I think the most important thing to get out of the way when discussing what makes a book YA is the fact that although a lot of people mistakenly think of YA as a genre it is actually an age group. So the simple answer to what makes a book YA is that teenagers and young adults are its target audience. But, aside from looking at what shelf the book is stacked on in your local bookshop, how can you really tell what the target audience for a book is?

YA books have teenage protagonists, but then so do a lot of books for adults. Some people would probably say that the language of a YA book would be more simplistic than in a lot of adult books. I think those people probably haven't read a lot of YA. They might also suggest that the subject matter isn't often as heavy, which proves that they definitely haven't read a lot of YA.

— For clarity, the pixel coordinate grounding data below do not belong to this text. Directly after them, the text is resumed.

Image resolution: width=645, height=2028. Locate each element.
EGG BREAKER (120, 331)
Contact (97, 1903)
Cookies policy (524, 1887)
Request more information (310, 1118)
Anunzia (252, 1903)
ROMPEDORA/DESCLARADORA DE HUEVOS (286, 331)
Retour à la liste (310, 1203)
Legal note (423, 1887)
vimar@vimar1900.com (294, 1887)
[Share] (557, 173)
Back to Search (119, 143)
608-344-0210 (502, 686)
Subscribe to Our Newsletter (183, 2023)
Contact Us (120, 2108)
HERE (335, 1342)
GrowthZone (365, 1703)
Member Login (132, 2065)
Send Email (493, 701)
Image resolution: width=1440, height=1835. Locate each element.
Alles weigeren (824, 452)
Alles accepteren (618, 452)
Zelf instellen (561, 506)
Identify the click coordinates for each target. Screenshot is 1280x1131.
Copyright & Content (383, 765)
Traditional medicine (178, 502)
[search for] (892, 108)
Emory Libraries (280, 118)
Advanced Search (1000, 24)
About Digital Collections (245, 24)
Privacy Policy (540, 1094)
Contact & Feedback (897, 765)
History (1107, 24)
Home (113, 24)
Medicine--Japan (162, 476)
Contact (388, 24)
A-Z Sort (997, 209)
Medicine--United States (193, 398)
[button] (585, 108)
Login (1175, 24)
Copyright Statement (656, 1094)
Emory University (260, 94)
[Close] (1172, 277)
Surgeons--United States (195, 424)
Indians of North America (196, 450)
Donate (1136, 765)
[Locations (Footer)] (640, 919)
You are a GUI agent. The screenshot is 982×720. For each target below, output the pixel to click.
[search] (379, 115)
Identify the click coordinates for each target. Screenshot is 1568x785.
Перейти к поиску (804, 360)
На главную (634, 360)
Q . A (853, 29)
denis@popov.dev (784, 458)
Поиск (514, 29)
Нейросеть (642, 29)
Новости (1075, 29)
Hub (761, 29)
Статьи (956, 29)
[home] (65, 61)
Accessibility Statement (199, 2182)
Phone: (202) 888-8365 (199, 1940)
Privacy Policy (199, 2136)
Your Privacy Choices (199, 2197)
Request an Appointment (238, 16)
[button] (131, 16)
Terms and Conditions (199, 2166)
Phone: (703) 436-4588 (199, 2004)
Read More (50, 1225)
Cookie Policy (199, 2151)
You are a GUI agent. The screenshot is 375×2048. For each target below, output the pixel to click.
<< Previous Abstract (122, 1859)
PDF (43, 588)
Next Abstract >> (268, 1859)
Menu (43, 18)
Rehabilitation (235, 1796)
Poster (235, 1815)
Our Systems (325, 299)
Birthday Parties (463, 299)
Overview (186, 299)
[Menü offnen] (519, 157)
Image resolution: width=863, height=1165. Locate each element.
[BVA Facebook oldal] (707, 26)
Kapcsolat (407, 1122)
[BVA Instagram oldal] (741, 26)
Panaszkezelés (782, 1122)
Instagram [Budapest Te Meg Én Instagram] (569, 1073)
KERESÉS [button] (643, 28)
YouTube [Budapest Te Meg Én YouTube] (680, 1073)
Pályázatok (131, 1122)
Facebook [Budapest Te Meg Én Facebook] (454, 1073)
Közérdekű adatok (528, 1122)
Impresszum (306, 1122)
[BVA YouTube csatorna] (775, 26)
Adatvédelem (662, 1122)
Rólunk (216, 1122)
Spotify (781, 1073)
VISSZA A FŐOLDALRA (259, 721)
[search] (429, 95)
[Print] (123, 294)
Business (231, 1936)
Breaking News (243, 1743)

The problem with pinning down exactly how to tell if a book has been written for teenagers probably stems from the fact that it is a relatively new target audience, because teenagers are a relatively new concept. Your great grandparents didn't have the chance to be teenagers, until the middle of the last century most young people went straight from being children to being adults, without those in between years. They still had the in between years, of course, but they were never given a name, and so there was no need for a shelf in the bookshop specifically for stories about them. Now those in between years are acknowledged, they have a name, and books that deal specifically with the problems that you might encounter in that time between childhood and adulthood.

So is that what makes a book YA? That it deals with the problems that teenagers and young adults often face? I don't know about you but I was certainly never chosen as the face of any kind of rebellion during my teenage years. Although, of course, even the protagonists in dystopian fiction still have families and love interests to deal with. A teenager is a teenager no matter what circumstances they find themselves in.

Honestly, I'm not sure what does make a book YA. I would say that having a teenage characters who experiences typical teenage problems is good enough but I've read books with teenage protagonists that I wouldn't categorise as having been written for teenagers. So I want to know what you think. Do you think it's as simple as the story just being about teenagers, or do you think there's more to it than that?